# MATERIAL FOR THIS EXERCISE
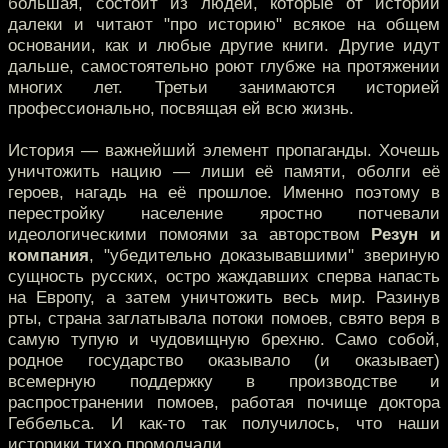
большая, состоит из людей, которые от истории
далеки и читают "про историю" всякое на общем
основании, как и любые другие книги. Другие идут
дальше, самостоятельно роют глубже на протяжении
многих лет. Третьи занимаются историей
профессионально, посвящая ей всю жизнь.
История — важнейший элемент пропаганды. Хочешь
уничтожить нацию — лиши её памяти, оболги её
героев, нагадь на её прошлое. Именно поэтому в
перестройку население яростно потчевали
идеологическими помоями за авторством
Резун и
компания
, "убедительно доказывавшими" звериную
сущность русских, остро жаждавших сперва напасть
на Европу, а затем уничтожить весь мир. Разинув
рты, страна заглатывала потоки помоев, свято веря в
самую тупую и чудовищную брехню. Само собой,
родное государство оказывало (и оказывает)
всемерную поддержку в производстве и
распространении помоев, работая почище доктора
Геббельса. И как-то так получилось, что наши
историки тихо промолчали.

# WORK REQUEST
Bring together all lines from the listing that contain the word "уничтожить".

# REPLY
уничтожить нацию — лиши её памяти, оболги её
на Европу, а затем уничтожить весь мир. Разинув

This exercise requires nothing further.